**Work item:** All of the records below are to be given again word for word, with the pictures removed.

**Records for the exercise:**
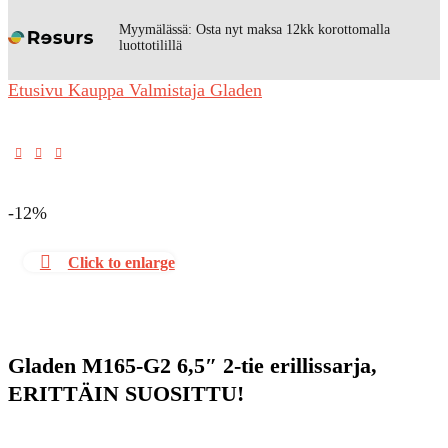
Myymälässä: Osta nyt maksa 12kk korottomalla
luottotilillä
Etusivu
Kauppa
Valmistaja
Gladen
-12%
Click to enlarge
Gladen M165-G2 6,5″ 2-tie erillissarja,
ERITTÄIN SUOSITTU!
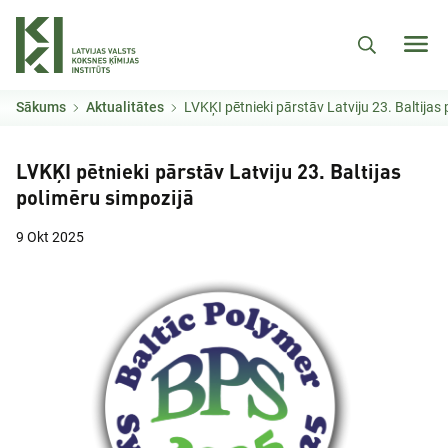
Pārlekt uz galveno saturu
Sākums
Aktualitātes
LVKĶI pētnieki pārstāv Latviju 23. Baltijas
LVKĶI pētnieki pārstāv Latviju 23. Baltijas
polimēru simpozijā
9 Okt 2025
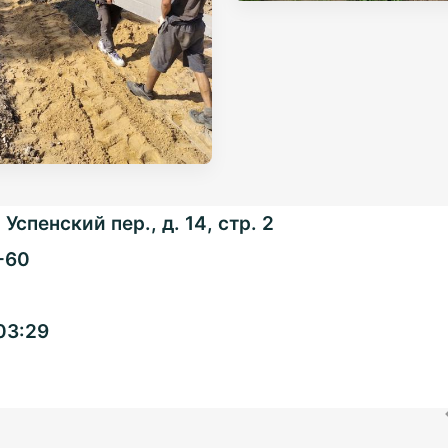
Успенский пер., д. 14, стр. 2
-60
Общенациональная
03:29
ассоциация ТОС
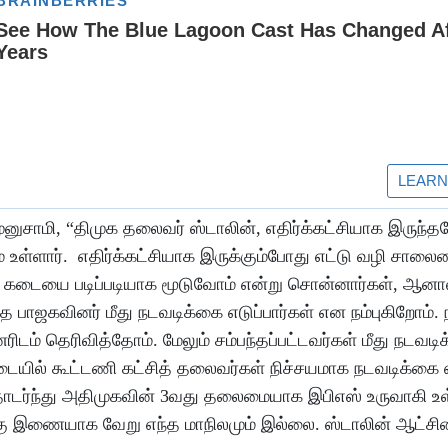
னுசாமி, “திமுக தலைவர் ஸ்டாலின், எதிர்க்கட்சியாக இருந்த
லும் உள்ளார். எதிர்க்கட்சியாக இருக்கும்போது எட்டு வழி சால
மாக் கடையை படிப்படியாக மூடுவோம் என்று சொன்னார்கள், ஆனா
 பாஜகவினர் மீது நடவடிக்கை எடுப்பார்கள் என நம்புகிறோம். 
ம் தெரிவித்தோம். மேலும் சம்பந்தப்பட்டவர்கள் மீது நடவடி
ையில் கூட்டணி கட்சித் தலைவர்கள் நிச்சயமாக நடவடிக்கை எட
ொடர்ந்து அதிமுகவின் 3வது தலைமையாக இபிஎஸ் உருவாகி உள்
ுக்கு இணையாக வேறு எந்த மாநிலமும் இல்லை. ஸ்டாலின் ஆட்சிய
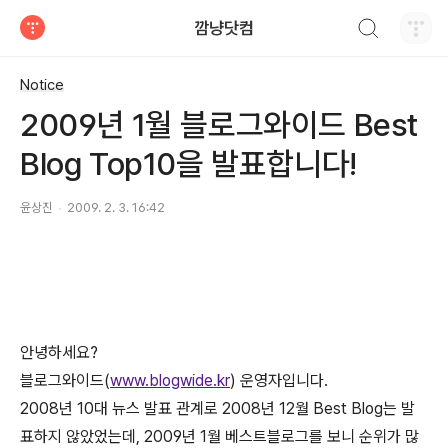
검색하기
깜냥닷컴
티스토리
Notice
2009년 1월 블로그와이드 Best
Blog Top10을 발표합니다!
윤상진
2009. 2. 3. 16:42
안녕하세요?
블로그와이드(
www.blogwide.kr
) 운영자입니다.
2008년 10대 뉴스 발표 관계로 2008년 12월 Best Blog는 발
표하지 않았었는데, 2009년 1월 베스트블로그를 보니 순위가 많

**Your response:**
Myymälässä: Osta nyt maksa 12kk korottomalla
luottotilillä
Etusivu
Kauppa
Valmistaja
Gladen
-12%
Click to enlarge
Gladen M165-G2 6,5″ 2-tie erillissarja,
ERITTÄIN SUOSITTU!
Pārlekt uz galveno saturu
Sākums
Aktualitātes
LVKĶI pētnieki pārstāv Latviju 23. Baltijas
LVKĶI pētnieki pārstāv Latviju 23. Baltijas
polimēru simpozijā
9 Okt 2025
Успенский пер., д. 14, стр. 2
-60
Общенациональная
03:29
ассоциация ТОС
னுசாமி, “திமுக தலைவர் ஸ்டாலின், எதிர்க்கட்சியாக இருந்த
லும் உள்ளார். எதிர்க்கட்சியாக இருக்கும்போது எட்டு வழி சால
மாக் கடையை படிப்படியாக மூடுவோம் என்று சொன்னார்கள், ஆனா
 பாஜகவினர் மீது நடவடிக்கை எடுப்பார்கள் என நம்புகிறோம். 
ம் தெரிவித்தோம். மேலும் சம்பந்தப்பட்டவர்கள் மீது நடவடி
ையில் கூட்டணி கட்சித் தலைவர்கள் நிச்சயமாக நடவடிக்கை எட
ொடர்ந்து அதிமுகவின் 3வது தலைமையாக இபிஎஸ் உருவாகி உள்
ுக்கு இணையாக வேறு எந்த மாநிலமும் இல்லை. ஸ்டாலின் ஆட்சிய
검색하기
깜냥닷컴
티스토리
Notice
2009년 1월 블로그와이드 Best
Blog Top10을 발표합니다!
윤상진
2009. 2. 3. 16:42
안녕하세요?
블로그와이드(
www.blogwide.kr
) 운영자입니다.
2008년 10대 뉴스 발표 관계로 2008년 12월 Best Blog는 발
표하지 않았었는데, 2009년 1월 베스트블로그를 보니 순위가 많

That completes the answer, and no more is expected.